Alfie Hewett adapting to his new status as the man to beat in wheelchair tennis

Alfie Hewett adapting to his new status as the man to beat in wheelchair tennis

Alfie Hewett is enjoying being the man to be shot at in wheelchair tennis as he prepares to bid for a fourth French Open title.

The retirement at the beginning of the year of Hewett’s big rival Shingo Kunieda after one of the great tennis careers left the Norfolk player as world number one.

Hewett first won the French Open as a teenager and has been used to being the relative new kid on the block but now he finds a host of younger players challenging him.

Top of that pile is Kunieda’s Japanese compatriot, 17-year-old Tokito Oda, who was beaten by Hewett in the Australian Open final in January.

Hewett told the PA news agency: “It is strange. I’m 25 so I don’t see myself as being the experienced one when you have the likes of Gordy (doubles partner Gordon Reid) and some of the others who are five to 10 years older than me.

“But I guess this is my eighth year on tour so I do have experience. I’ve been fortunate enough to play in some big moments and I thought the Australian Open final demonstrated that, managing the occasion probably in a better way than Tokito did, but he’s such an unbelievable talent.

“To be playing at his level at (his age), it’s just ridiculous – it just shows the talent and the potential that he has. And he’s bringing a new style to the sport as well. Other players are having to learn, having to get better.

“I see a lot of myself in him in terms of his attitude and his fearlessness. It’s great to have someone fresh on the scene. I’m sure he’s going to be winning a lot in the future but I’ll try and stop him.

“That’s a big reason why my level this year has been so high because he beat me in the Masters last year and I didn’t like it.
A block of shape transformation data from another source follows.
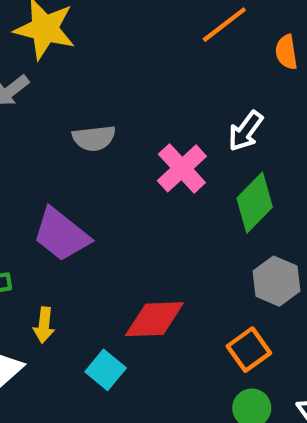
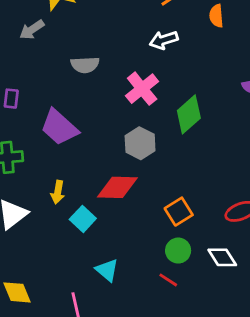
white arrow: (246, 131) -> (164, 40), moved, turned 32
gray hexagon: (276, 281) -> (140, 143), moved
yellow arrow: (44, 325) -> (58, 192), moved

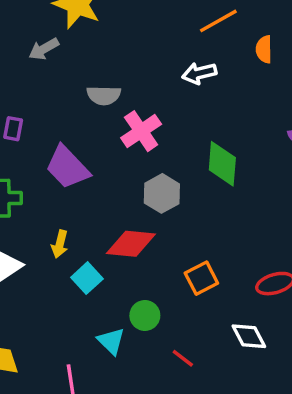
pink cross: (142, 89) -> (141, 131), moved
green diamond: (189, 114) -> (222, 164), turned -48
green circle: (178, 251) -> (145, 315), moved

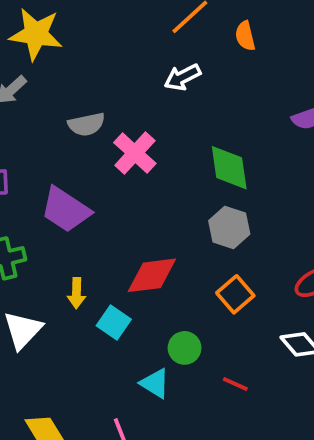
gray hexagon: (162, 193) -> (229, 227), moved

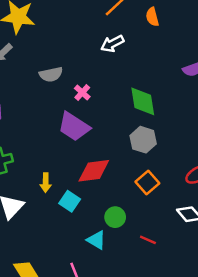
pink cross: (135, 153) -> (82, 93), size x0.6
purple trapezoid: (66, 210) -> (74, 127), moved

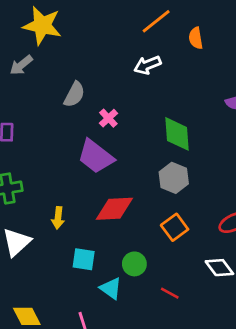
gray semicircle: (51, 74) -> (74, 94), turned -55
cyan square: (70, 201) -> (84, 259), moved, turned -30

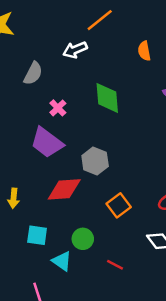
orange semicircle: (196, 38) -> (144, 51), moved
white arrow: (147, 65) -> (75, 50), moved
gray semicircle: (74, 94) -> (33, 73), moved
green diamond: (177, 134) -> (107, 98), moved
gray hexagon: (174, 178) -> (95, 161), moved

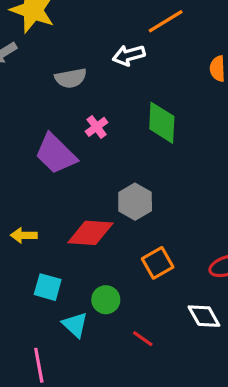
gray semicircle: (33, 73) -> (71, 78), turned 45
purple trapezoid: (47, 143) -> (56, 154), moved
yellow arrow: (14, 198) -> (24, 235), turned 78

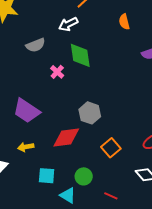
green diamond: (162, 123) -> (80, 55), moved
purple trapezoid: (56, 154) -> (27, 111), moved

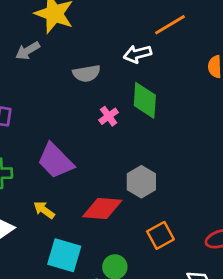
yellow arrow: (26, 147) -> (44, 210), turned 35
cyan square: (47, 176) -> (64, 255), size x1.4

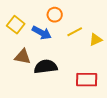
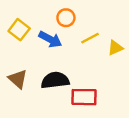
brown triangle: (23, 57) -> (18, 79), moved, turned 30
red rectangle: (87, 80) -> (84, 97), moved

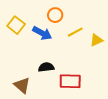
brown triangle: (18, 79) -> (22, 85), moved
black semicircle: (55, 80) -> (46, 67), size x0.7

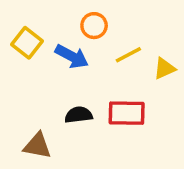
red rectangle: (70, 81) -> (127, 113), moved
brown triangle: (22, 85) -> (37, 146), turned -30

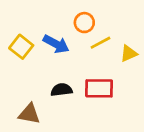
orange circle: (94, 26) -> (84, 23), moved
yellow square: (27, 43) -> (21, 47), moved

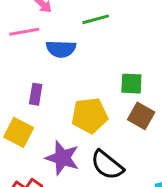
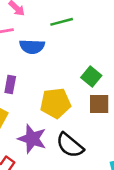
green square: (131, 84) -> (91, 77), turned 36
brown square: (141, 116) -> (99, 104), turned -30

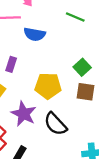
green line: (62, 22) -> (75, 17), moved, turned 30

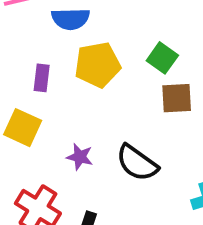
yellow pentagon: (48, 86) -> (98, 65), moved
purple star: (24, 114) -> (80, 157), size x0.6

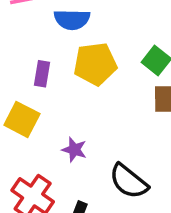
black semicircle: (137, 163) -> (129, 181), moved

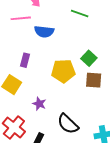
yellow pentagon: (95, 64) -> (63, 71), moved

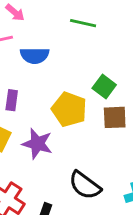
yellow pentagon: (63, 71) -> (69, 109), turned 30
purple star: (39, 104) -> (37, 144), moved, size x1.5

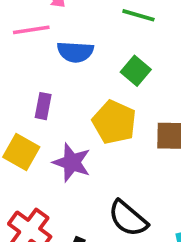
green square: (104, 87) -> (136, 71), moved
I went home and I trained hard and I worked hard and it’s made my game a lot better.”

Hewett’s Australian Open triumph was part of a 16-match winning singles run between January and March that brought his four successive titles.

“I didn’t expect it,” he said. “It’s just a sign of good work behind the scenes. It was new territory for me really. I struggled towards the end of it.

“It makes me appreciate the likes of Novak (Djokovic) and (Daniil) Medvedev when they go on ridiculous runs of not losing for however many matches and back-to-back events – it’s not easy to do.

“You feel the pressure that people are expecting you to win. The level I was playing at in Australia and Rotterdam was probably the best I’ve ever played but then I went to the States and it dropped, and I was like, ‘Hang on a minute, I’m not used to this, why’s my level not where it was’.

“But that’s just normal, you go through these periods. I enjoyed it while it lasted. I got beaten in the end but it hasn’t dampened my spirit with where I’m at. To win eight titles out of 11 is not bad.”

Alfie Hewett is targeting a first Wimbledon singles success this summer
Alfie Hewett is targeting a first Wimbledon singles success this summer (Steven Paston/PA)

Since the end of that run, Hewett has led Great Britain to the World Team Cup title before a narrow loss to Spain’s Martin De la Puente, another younger player, in the semi-finals of the Barcelona Open.

In Paris, he will be favourite to add to the singles titles he won in 2017, 2020 and 2021, while he and Reid will bid for a 17th grand slam doubles title.

After that, Hewett’s focus will turn to Wimbledon, where he made his first singles final last year only to lose a dramatic encounter to Kunieda.

“Of course it’s one I want to win, there’s no secret,” he said. “I can’t sit here and lie. But the goal for now is the French and trying to get as strong and fit and healthy as I can.”